DWLS: Gene Expression Deconvolution Using Dampened Weighted Least Squares

Documented in DEAnalysisMAST

#' @title DEAnalysisMAST
#'
#' @description Perform DE analysis using MAST.
#' Dampened weighted least squares (DLWS) is an estimation
#' method for gene expression deconvolution, in which the cell-type
#' composition of a bulk RNA-seq data set is computationally inferred.
#' This method corrects common biases towards cell types that are
#' characterized by highly expressed genes and/or are highly prevalent,
#' to provide accurate detection across diverse cell types. To begin,
#' the user must input a bulk RNA-seq data set, along with a labeled
#' representative single-cell RNA-seq data set that will serve to generate
#' cell-type-specific gene expression profiles. Ideally, the single-cell
#' data set will contain cells from all cell types that may be found in the
#' bulk data. DWLS will return the cell-type composition of the bulk data.
#' First, solve OLS then use the solution to find a starting point for the
#' weights. Next, the dampened weighted least squares is performed. The weights
#' are iterated until convergence then the dampening constant for weights is
#' found using cross-validation (with decreasing step size for convergence).
#'
#' DWLS captures ISC composition changes across conditions.
#' One of the most important applications of deconvolution methods is in
#' the identification of cell-type composition variations across conditions.
#'
#' Note: The function uses solveDampenedWLSj() and findDampeningConstant().
#'
#' @param scdata The gene expression datafarme
#' @param id The unique identities within the data
#' @param path The path for the RData results
#'
#' @return matrix
#' The resulting matrix is a gene by cell-type signature matrix.

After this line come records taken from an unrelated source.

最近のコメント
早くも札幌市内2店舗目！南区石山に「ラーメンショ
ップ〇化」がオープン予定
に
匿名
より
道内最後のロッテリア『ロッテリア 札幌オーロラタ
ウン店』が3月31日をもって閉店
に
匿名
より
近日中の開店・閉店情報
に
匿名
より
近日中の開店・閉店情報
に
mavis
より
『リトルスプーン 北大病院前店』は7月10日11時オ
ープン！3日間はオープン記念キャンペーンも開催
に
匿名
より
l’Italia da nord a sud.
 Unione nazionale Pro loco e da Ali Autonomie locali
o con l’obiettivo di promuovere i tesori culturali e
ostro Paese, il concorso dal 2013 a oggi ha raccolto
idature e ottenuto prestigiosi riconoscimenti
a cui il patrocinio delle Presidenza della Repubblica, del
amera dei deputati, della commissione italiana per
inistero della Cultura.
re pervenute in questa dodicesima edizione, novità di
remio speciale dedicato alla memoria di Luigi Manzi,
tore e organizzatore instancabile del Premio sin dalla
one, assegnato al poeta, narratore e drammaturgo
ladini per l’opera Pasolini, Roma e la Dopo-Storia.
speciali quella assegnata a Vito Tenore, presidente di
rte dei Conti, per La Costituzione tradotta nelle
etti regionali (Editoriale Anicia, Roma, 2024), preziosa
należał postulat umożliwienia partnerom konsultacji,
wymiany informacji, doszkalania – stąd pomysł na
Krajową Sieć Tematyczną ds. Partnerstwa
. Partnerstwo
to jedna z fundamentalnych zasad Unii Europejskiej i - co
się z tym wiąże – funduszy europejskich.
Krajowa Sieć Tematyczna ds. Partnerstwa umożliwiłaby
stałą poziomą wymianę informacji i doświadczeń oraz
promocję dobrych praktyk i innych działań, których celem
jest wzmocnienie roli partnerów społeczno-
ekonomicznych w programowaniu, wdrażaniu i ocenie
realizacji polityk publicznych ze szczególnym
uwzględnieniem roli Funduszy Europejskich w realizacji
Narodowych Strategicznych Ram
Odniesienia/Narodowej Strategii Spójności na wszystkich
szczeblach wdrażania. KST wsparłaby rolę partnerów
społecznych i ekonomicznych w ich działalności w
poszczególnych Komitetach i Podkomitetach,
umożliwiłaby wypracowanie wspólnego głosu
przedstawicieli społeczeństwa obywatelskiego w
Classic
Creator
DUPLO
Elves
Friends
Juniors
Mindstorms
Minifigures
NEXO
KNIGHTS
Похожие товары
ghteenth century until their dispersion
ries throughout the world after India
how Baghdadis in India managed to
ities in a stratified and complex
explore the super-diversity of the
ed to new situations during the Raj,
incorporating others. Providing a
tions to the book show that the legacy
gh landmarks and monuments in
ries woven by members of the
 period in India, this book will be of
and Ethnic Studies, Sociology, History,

#' The cell-type signature matrix is constructed using a representative
#' single-cell data set, such that all cell types expected in the bulk
#' data are also represented in the single-cell data (the converse need not be
#' true). The single-cell data is first clustered to reveal
#' its constituent cell types.The function will return 3 different files:
#' an RData file, an rds file, and a csv file.
#'
#' @examples
#' \donttest{
#'
#' #dataSC
#' #url <- "https://github.com/sistia01/DWLS/raw/main/inst/extdata/dataSC.RData"

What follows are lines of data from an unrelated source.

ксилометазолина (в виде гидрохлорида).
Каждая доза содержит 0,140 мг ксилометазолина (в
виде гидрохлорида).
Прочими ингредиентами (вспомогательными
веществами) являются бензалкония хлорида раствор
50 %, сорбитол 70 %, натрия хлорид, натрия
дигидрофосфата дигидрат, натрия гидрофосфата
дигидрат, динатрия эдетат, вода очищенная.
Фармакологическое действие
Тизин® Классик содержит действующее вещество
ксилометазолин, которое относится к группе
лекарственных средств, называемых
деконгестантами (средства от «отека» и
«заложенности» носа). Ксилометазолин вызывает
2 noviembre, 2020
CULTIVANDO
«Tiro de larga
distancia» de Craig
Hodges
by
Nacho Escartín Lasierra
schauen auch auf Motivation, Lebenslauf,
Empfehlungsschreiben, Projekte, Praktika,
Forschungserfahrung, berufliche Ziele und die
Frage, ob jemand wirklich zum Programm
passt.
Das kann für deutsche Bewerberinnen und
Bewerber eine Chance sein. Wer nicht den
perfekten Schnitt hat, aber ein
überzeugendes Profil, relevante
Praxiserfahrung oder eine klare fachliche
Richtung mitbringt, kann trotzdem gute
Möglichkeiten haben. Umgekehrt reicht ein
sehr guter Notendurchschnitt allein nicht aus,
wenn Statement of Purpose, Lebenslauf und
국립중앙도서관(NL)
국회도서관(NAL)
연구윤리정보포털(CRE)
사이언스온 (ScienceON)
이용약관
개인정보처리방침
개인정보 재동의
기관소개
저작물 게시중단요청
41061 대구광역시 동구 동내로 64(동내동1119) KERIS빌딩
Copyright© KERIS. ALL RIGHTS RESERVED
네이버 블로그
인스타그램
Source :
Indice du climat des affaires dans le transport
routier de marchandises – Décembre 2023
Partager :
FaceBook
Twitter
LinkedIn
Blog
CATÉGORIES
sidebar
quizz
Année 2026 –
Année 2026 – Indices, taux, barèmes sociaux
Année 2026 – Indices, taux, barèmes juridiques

#' #dest <- "data/dataSC.RData"
#' #load(download.file(url, tempfile(data/dataSC.RData))
#' #load("dataSC.RData")
#' #SOLUTION
#' load(system.file("extdata", "dataSC.RData", package = "DWLS"))
#'
#' #dataBulk
#' url <- "https://github.com/sistia01/DWLS/raw/main/inst/extdata/dataBulk.RData"

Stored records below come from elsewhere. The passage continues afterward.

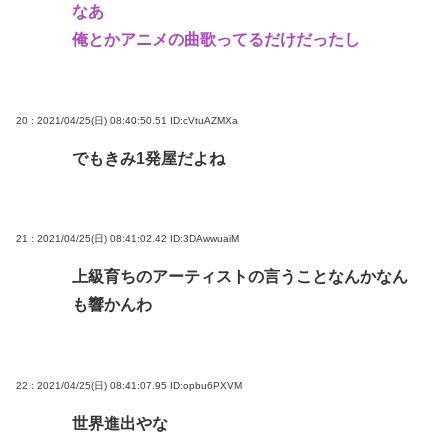
なあ
俺とかアニメの曲歌ってるだけだったし
20 : 2021/04/25(日) 08:40:50.51
ID:cVtuAZMXa
でもきみ1発屋だよね
21 : 2021/04/25(日) 08:41:02.42
ID:3DAwwuaiM
上級育ちのアーティストの言うことなんかなん
も響かんわ
22 : 2021/04/25(日) 08:41:07.95
ID:opbu6PXVM
世界進出やな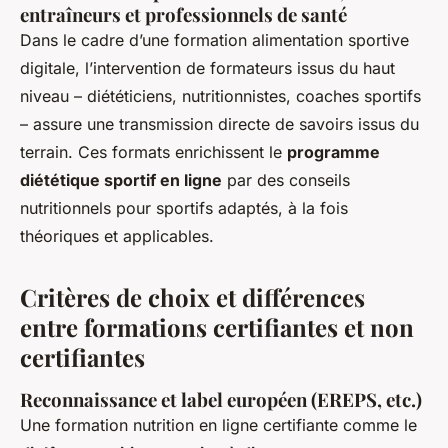
entraîneurs et professionnels de santé
Dans le cadre d’une formation alimentation sportive
digitale, l’intervention de formateurs issus du haut
niveau – diététiciens, nutritionnistes, coaches sportifs
– assure une transmission directe de savoirs issus du
terrain. Ces formats enrichissent le
programme
diététique sportif en ligne
par des conseils
nutritionnels pour sportifs adaptés, à la fois
théoriques et applicables.
Critères de choix et différences
entre formations certifiantes et non
certifiantes
Reconnaissance et label européen (EREPS, etc.)
Une formation nutrition en ligne certifiante comme le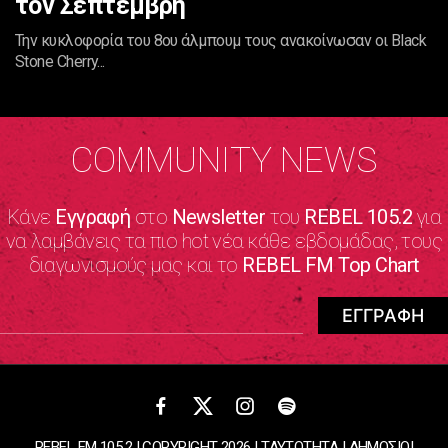
τον Σεπτέμβρη
Την κυκλοφορία του 8ου άλμπουμ τους ανακοίνωσαν οι Black
Stone Cherry...
COMMUNITY NEWS
Κάνε
Εγγραφή
στο
Newsletter
του
REBEL 105.2
για
να λαμβάνεις τα πιο hot νέα κάθε εβδομάδας, τους
διαγωνισμούς μας και το
REBEL FM Top Chart
REBEL FM 105.2 | COPYRIGHT 2026 |
ΤΑΥΤΟΤΗΤΑ
|
ΔΗΜΟΣΙΟΙ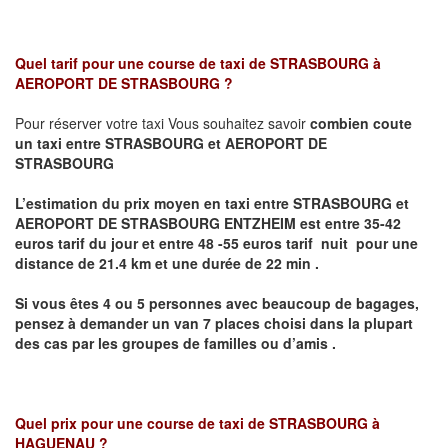
Quel tarif pour une course de taxi de
STRASBOURG à
AEROPORT DE STRASBOURG
?
Pour réserver votre taxi Vous souhaitez savoir
combien coute
un taxi entre STRASBOURG et AEROPORT DE
STRASBOURG
L’estimation du prix moyen en taxi entre STRASBOURG et
AEROPORT DE STRASBOURG ENTZHEIM
est entre 35-42
euros tarif du jour et entre 48 -55 euros tarif nuit pour une
distance de 21.4 km et une durée de 22 min .
Si vous êtes 4 ou 5
personnes avec beaucoup de bagages,
pensez à demander un van 7 places
choisi dans la plupart
des cas par les groupes de familles ou d’amis .
Quel prix pour une course de taxi de
STRASBOURG à
HAGUENAU
?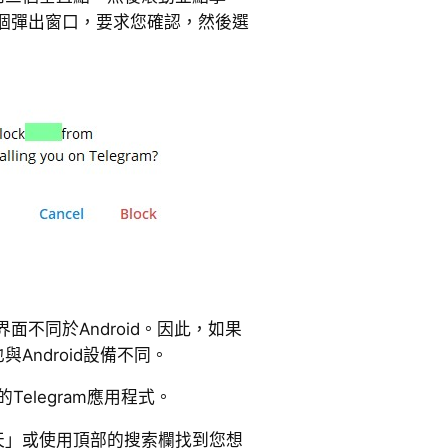
個彈出窗口，要求您確認，然後選
的界面不同於Android。因此，如果
Android設備不同。
Telegram應用程式。
天」或使用頂部的搜索欄找到您想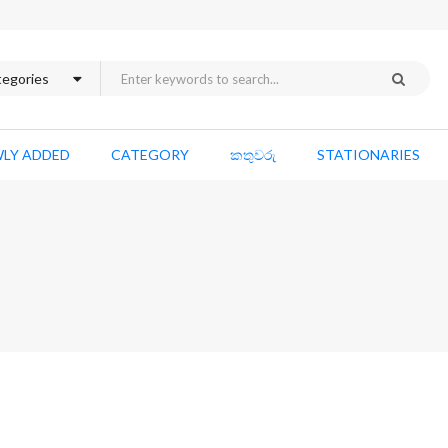
LY ADDED
CATEGORY
කතුවරු
STATIONARIES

#' dest <- "data/dataBulk.RData"
#' load(download.file(url, tempfile(dest)))
#' #load("data/dataBulk.RData")
#' load(system.file("extdata", "dataBulk.RData", package = "DWLS"))
#'
#' #labels
#' #url <- "https://github.com/sistia01/DWLS/raw/main/inst/extdata/labels.RData"
#' #dest <- "data/labels.RData"
#' #download.file(url, dest)
#' #load("data/labels.RData")
#' load(system.file("extdata", "labels.RData", package = "DWLS"))
#'
#' #data('trueLabels', package = "DWLS")
#' #url <- "https://github.com/sistia01/DWLS/raw/main/inst/extdata/trueLabels.RData"
#' #dest <- "data/trueLabels.RData"
#' #download.file(url, dest)
#' #load("data/trueLabels.RData")
#' load(system.file("extdata", "trueLabels.RData", package = "DWLS"))
#'
#' labels<-trueLabels
#'
#' #Old Method
#' #load("data/dataBulk.RData") #read in bulk data for WT1 (control condition #1)
#' #load("data/labels.RData") #read in single-cell labels from clustering
#' #data('dataSC_3', package = "DWLS")
#' #dataSC <- dataSC_3
#'
#' labels<-trueLabels
#'
#' #Old Method
#' #load("data/dataBulk.RData") #read in bulk data for WT1 (control condition #1)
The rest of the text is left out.